Work to complete: Working from the line that contains "management teams and" down to the last line below, repeat each line exactly.

[[ Information, beginning ]]

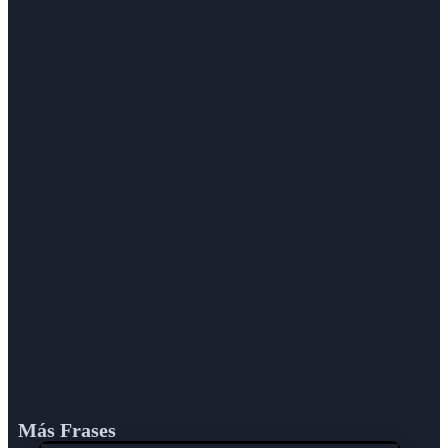
Más Frases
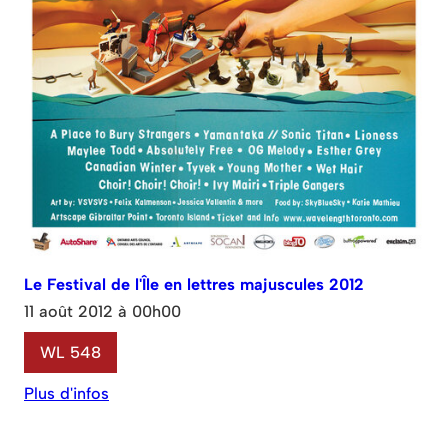
Le Festival de l'Île en lettres majuscules 2012
11 août 2012 à 00h00
WL 548
Plus d'infos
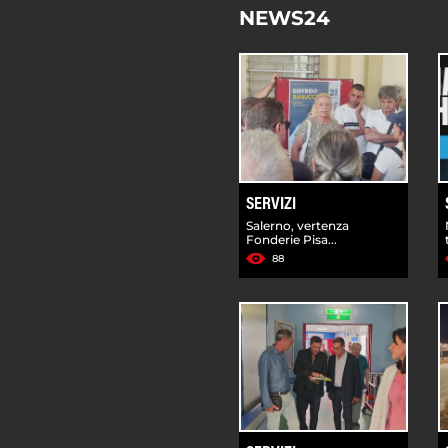
NEWS24
SERVIZI
Salerno, vertenza
Fonderie Pisa...
88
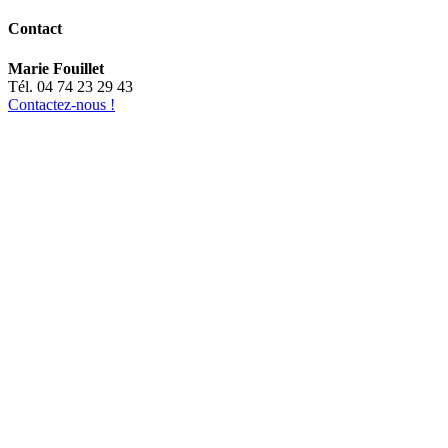
Contact
Marie Fouillet
Tél. 04 74 23 29 43
Contactez-nous !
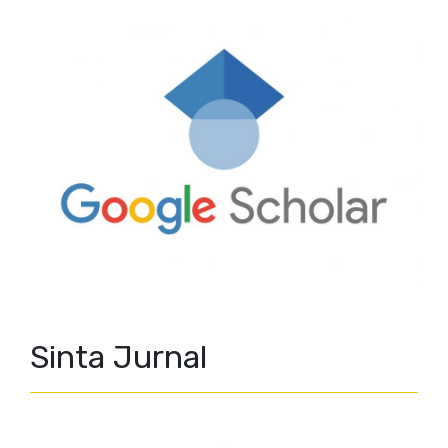
Sinta Jurnal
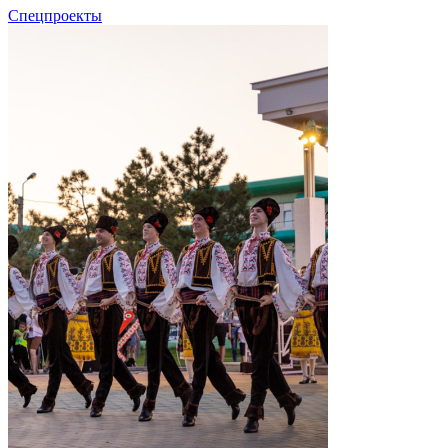
Спецпроекты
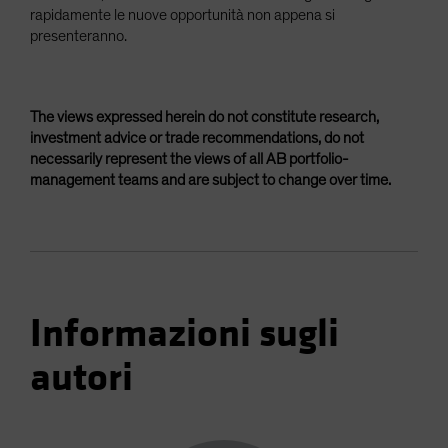
rapidamente le nuove opportunità non appena si
presenteranno.
The views expressed herein do not constitute research,
investment advice or trade recommendations, do not
necessarily represent the views of all AB portfolio-
management teams and are subject to change over time.
Informazioni sugli
autori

[[ Information, end ]]

Solution below:
management teams and are subject to change over time.
Informazioni sugli
autori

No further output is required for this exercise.